Most radical thinkers have grappled with frustration at the sheer potential and the corresponding disappointing reality that frames our way of life. The UK is one of the richest countries in the world, but today unemployment figures have gone up (with employment vacancies showing NO sign of improvement, regardless of what the government may claim) whilst EMA has been abolished and the NHS is decapitated. Considered in the context of £81bn cuts, where disabled people are seeing their welfare being cut by up to 20%, the political potential and reality are at a point of rather extreme disjuncture.

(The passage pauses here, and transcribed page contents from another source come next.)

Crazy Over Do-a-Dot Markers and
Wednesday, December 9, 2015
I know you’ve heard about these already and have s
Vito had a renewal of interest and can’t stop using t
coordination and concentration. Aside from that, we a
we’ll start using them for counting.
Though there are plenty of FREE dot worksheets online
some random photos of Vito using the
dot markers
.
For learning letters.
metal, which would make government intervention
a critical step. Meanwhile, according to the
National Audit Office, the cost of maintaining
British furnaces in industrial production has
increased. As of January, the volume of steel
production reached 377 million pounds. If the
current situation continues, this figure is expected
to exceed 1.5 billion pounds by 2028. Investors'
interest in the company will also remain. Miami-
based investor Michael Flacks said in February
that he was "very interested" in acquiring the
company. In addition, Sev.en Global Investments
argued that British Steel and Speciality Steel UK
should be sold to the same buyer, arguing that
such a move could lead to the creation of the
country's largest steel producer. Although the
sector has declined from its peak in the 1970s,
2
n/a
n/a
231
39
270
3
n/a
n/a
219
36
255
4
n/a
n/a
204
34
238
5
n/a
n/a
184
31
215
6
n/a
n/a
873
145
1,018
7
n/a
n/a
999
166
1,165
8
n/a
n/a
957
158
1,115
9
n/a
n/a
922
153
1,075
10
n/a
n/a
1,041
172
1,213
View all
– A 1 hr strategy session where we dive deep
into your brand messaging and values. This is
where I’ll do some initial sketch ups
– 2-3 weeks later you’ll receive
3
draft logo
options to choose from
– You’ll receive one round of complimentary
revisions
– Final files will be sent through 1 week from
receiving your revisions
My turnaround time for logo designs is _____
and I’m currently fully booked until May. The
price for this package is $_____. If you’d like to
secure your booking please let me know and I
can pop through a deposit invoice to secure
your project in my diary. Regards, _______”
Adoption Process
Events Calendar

Some claim that all EMA is for is so students can go down town, get drunk and have a kebab. Whilst this may be true for some, I could never rule the event out entirely, this is certainly not true for the majority. The £30 is branded around, but we must not forget that EMA has three levels of payment at £10, £20 and £30 a week. Consider the findings that 7 out of 10 poor students would drop out of education (most likely onto benefits – hardly a ‘cost’ saving, nor should it be judged in such terms). Oh and of course, the protests occurring across the country aren’t given a moments thought or reflection. Our political system doesn’t give those affected the public space to voice their expression and argument.

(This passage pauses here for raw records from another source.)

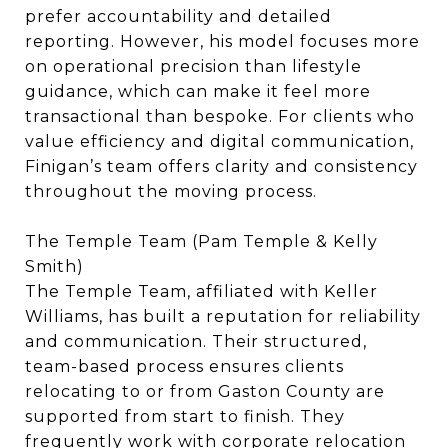
prefer accountability and detailed
reporting. However, his model focuses more
on operational precision than lifestyle
guidance, which can make it feel more
transactional than bespoke. For clients who
value efficiency and digital communication,
Finigan’s team offers clarity and consistency
throughout the moving process.
The Temple Team (Pam Temple & Kelly
Smith)
The Temple Team, affiliated with Keller
Williams, has built a reputation for reliability
and communication. Their structured,
team-based process ensures clients
relocating to or from Gaston County are
supported from start to finish. They
frequently work with corporate relocation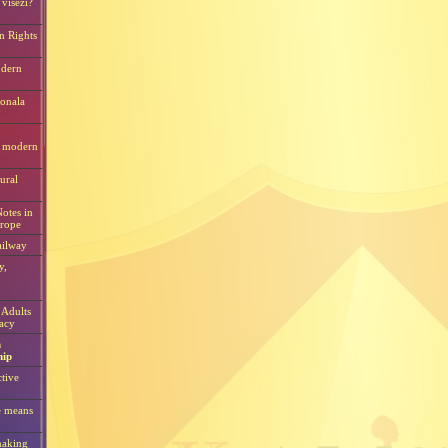
visezi?
n Rights
odern
ionala
i modern
tural
otes in
urope
ilway
y,
 Adults
acy
n
hip
ctive
e means
making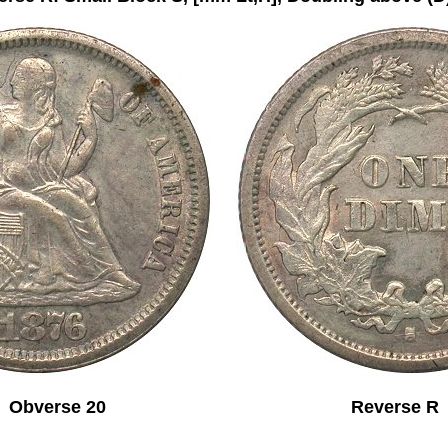
Obverse 20 Reverse R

Instead, hegemonic mechanisms are employed by the state, with the police controlling public boundaries and confining protesters to limited areas so they can protest in ‘silence’. Dissent is rarely given much consideration in our political system, it is cast away as some threat to the political protocols and ‘stabilises’ that maintain the supposed consensus. The consensus that sees the LibDems vote like lambs; even supposedly avid Save EMA campaigner Simon Hughes voted with the government. Times are sad when politicians such as Simon Hughes can be coerced into being silenced, into turning his back on his achievements and the respect he has amounted as a politician over the years.
As always, I cannot help but mention the wonders of Murray Bookchin. It is useful to reflect on a piece I read of his earlier on relativism and it’s nihilistic problematic features that threaten to undermine objective potentials where people can live in cooperation, freedom and self-confidence with a better distribution of material resources. Where the enviroment isn’t exploited, but is rather treated with care and respect for the diversity and potential the natural word has. Bookchin has his own visions of potential reality, but what he was disturbed by at the end of his career was the growing individualistic uncompassionate barbaric attitudes of political actors. This is well expressed by the current coalition government.

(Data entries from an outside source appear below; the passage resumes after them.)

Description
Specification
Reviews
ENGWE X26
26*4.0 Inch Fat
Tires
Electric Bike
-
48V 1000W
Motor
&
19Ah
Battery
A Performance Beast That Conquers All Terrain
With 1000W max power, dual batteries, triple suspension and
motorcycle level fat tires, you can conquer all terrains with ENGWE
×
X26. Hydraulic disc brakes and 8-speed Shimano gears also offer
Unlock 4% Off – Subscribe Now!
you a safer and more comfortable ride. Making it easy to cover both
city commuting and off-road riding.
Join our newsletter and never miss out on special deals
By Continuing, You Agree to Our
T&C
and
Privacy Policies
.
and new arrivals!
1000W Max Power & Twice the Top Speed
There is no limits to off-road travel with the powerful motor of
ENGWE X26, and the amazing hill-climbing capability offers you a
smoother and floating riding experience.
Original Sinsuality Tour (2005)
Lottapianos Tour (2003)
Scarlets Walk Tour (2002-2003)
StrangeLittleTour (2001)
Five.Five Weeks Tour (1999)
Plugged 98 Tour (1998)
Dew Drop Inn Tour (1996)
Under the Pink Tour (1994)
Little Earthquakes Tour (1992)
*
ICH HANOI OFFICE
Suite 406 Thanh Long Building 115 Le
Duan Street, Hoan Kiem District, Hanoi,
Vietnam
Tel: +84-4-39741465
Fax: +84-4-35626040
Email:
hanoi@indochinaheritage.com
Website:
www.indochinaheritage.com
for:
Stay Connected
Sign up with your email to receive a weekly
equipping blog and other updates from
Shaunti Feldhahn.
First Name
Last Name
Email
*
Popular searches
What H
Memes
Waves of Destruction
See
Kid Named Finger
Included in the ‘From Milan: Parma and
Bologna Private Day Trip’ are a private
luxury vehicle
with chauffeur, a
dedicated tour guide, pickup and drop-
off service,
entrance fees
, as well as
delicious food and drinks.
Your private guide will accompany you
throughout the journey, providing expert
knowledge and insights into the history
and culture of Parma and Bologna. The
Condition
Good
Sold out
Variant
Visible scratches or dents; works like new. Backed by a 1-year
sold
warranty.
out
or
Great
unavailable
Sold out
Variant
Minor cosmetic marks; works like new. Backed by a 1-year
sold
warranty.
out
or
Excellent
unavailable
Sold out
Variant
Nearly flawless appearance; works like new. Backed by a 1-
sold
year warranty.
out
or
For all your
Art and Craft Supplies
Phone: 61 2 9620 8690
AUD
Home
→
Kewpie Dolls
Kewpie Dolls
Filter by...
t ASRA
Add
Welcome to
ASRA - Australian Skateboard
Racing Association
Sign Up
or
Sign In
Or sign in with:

The government is acting without care, without consideration of the despair they are reducing so many people to. Their argument that these cuts are ‘necessary’ is hardly going to help those who lose their job, potentially their home and what they knew as their life. And what makes this situation even more disturbing is the actual potential for a different action plan; one where the government realises it doesn’t need to cut, cut, cut. The current ‘plan’ makes no sense as jobs fall, unemployment rises, welfare goes up, demand decreases, inflation goes up and wages go down (to account for the falling rate of profit) helping create a problematic spiral. Instead, investment with sustainable concern is required. Currently, by and large, people see growth as the answer; however, if this continues the economic, political and social problems will remain and keep returning in booms and busts. Investment but with a restructuring of the economy is required for a sustainable zero-growth economy.
The potential is far from our existing reality. Bookchin came to the conclusion that he wouldn’t see the potential for society actualised; it is not a guarantee we ever will. Therefore, it is important to continue to build and fight against the regressive actions of the government, as without counter-action, the reality becomes more bitter by the second.